* **Your objective**
In the entries below, count every line with the string "data". State the count and nothing else.
········
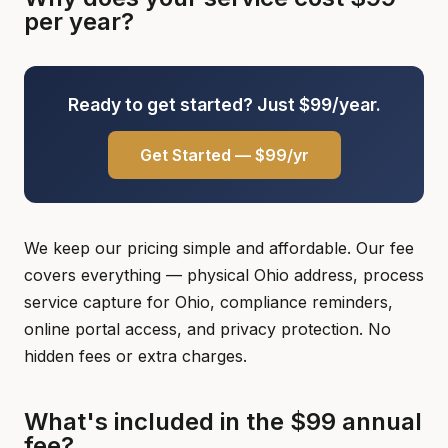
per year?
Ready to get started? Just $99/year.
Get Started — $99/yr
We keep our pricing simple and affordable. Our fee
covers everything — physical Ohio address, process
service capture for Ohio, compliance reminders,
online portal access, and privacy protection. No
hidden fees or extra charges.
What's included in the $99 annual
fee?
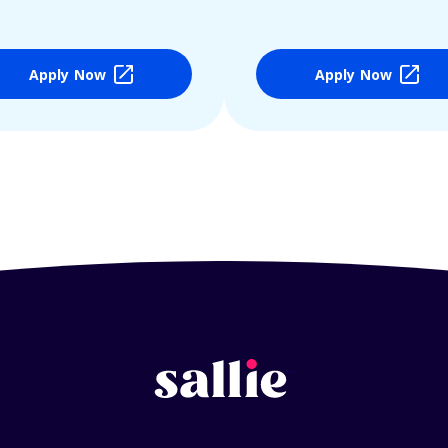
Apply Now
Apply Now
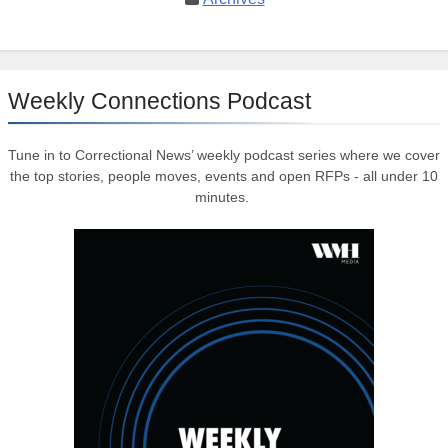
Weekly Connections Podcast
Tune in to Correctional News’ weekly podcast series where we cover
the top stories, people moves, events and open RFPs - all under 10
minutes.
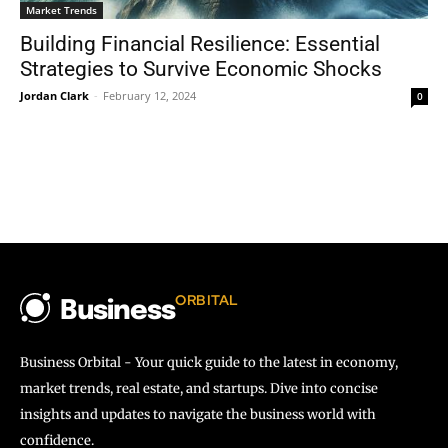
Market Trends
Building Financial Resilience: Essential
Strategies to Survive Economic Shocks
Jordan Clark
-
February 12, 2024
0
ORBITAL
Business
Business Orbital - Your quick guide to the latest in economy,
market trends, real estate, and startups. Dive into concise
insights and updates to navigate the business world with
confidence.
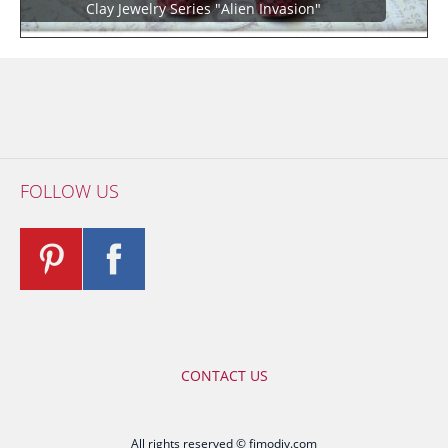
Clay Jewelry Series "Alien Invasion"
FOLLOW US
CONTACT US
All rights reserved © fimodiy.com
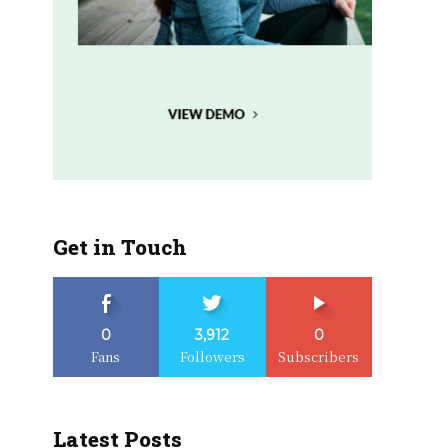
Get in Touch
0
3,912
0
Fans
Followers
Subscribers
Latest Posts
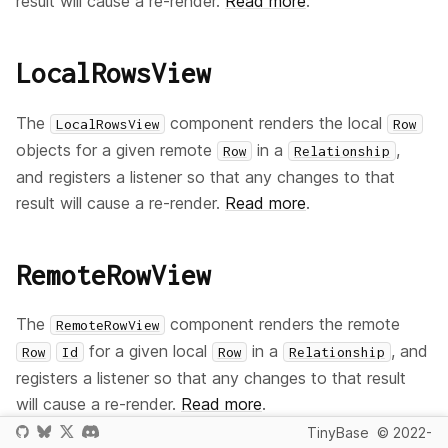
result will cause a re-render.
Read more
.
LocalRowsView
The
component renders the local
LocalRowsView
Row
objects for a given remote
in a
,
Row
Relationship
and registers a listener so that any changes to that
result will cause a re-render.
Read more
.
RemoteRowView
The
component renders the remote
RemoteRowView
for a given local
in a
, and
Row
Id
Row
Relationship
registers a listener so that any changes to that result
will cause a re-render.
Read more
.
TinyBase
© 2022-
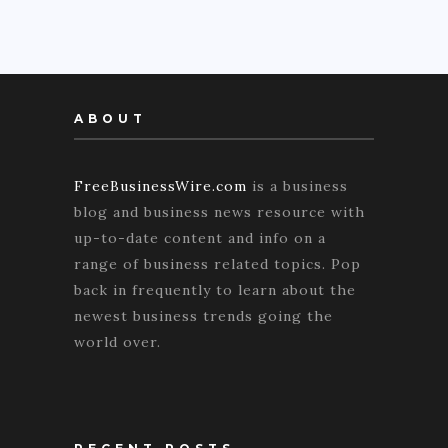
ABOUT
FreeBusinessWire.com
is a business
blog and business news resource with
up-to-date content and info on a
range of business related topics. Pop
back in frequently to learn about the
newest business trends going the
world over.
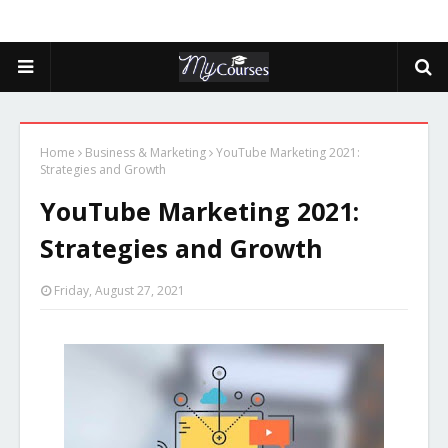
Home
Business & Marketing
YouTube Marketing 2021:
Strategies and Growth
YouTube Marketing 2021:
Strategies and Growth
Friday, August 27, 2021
········
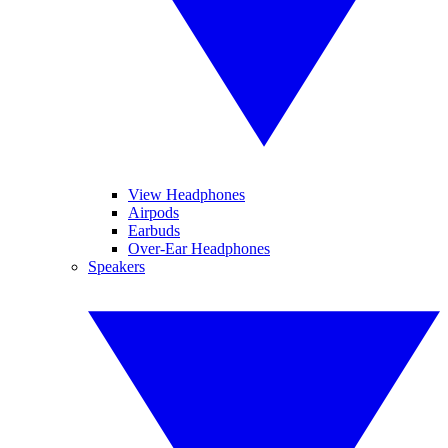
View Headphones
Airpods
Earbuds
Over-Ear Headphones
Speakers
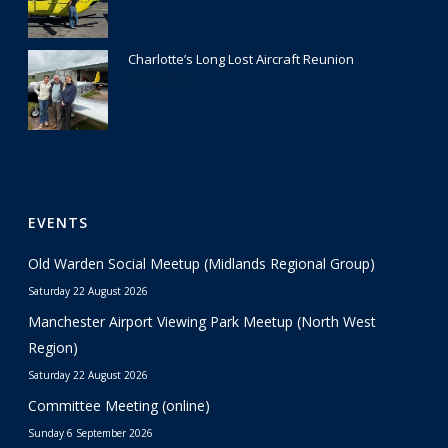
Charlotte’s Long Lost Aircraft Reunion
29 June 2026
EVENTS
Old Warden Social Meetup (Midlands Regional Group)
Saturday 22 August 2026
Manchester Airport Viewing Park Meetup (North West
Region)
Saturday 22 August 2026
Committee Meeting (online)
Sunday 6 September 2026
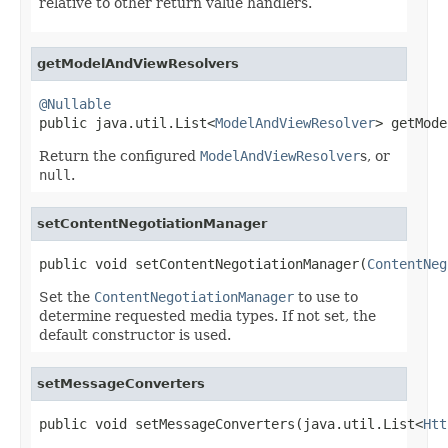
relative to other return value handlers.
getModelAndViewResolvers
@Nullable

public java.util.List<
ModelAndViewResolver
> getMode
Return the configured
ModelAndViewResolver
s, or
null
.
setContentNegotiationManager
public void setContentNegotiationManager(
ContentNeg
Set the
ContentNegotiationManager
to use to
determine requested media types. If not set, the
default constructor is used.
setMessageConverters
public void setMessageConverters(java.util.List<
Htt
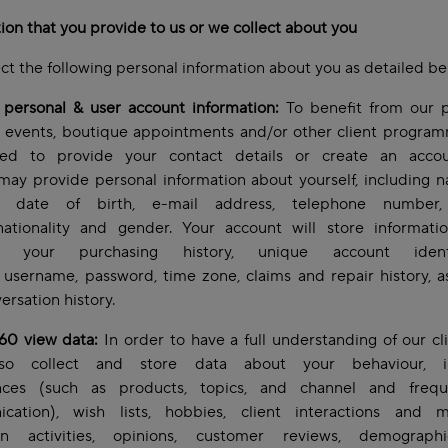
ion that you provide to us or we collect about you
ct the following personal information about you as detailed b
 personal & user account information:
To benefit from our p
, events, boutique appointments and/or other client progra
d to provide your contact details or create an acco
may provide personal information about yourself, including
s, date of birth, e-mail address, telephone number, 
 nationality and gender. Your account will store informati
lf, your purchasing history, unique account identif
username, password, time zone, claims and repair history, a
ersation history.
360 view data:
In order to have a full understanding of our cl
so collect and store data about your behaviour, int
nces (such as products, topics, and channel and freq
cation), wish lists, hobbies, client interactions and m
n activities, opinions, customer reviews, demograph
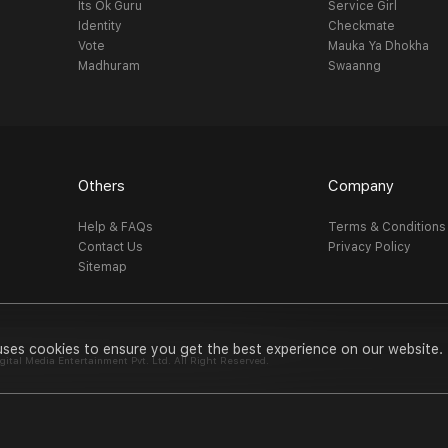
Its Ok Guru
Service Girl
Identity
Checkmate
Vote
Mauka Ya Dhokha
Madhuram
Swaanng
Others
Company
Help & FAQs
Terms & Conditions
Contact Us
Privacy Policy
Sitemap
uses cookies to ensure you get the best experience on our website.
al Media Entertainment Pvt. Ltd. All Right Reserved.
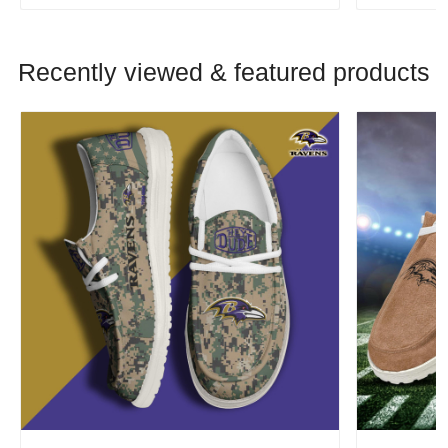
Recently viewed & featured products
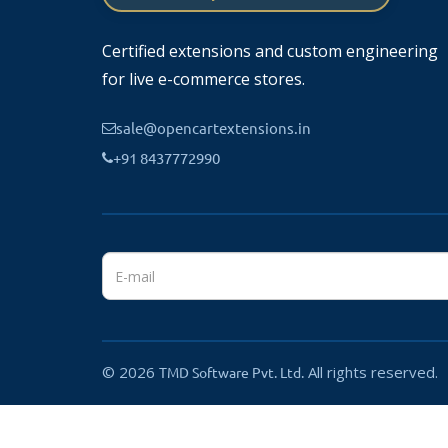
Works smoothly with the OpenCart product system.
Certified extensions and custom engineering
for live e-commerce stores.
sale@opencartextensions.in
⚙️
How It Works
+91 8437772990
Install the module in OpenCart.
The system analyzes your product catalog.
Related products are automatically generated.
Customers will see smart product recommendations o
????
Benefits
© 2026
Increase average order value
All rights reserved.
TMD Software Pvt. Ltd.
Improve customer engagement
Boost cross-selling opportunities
········
* **Result**
2